[[ Extracted material open ]]

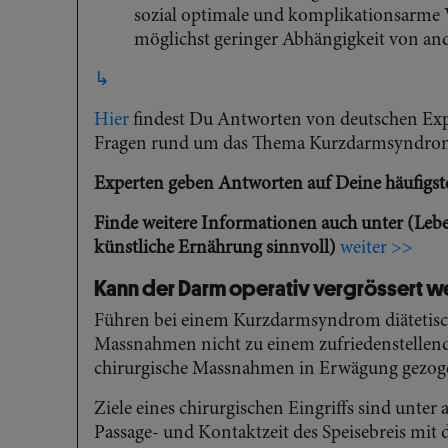
sozial optimale und komplikationsarme 
möglichst geringer Abhängigkeit von an
↳
Hier
findest Du Antworten von deutschen Expe
Fragen rund um das Thema Kurzdarmsyndro
Experten geben Antworten auf Deine häufigst
Finde weitere Informationen auch unter (Leb
künstliche Ernährung sinnvoll)
weiter >>
Kann der Darm operativ vergrössert 
Führen bei einem Kurzdarmsyndrom diätetis
Massnahmen nicht zu einem zufriedenstellen
chirurgische Massnahmen in Erwägung gezog
Ziele eines chirurgischen Eingriffs sind unte
Passage- und Kontaktzeit des Speisebreis mit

[[ Extracted material closed ]]

What you will do —
Take from the entries every line that has the string "Massnahmen".

Task result —
Massnahmen nicht zu einem zufriedenstellen
chirurgische Massnahmen in Erwägung gezog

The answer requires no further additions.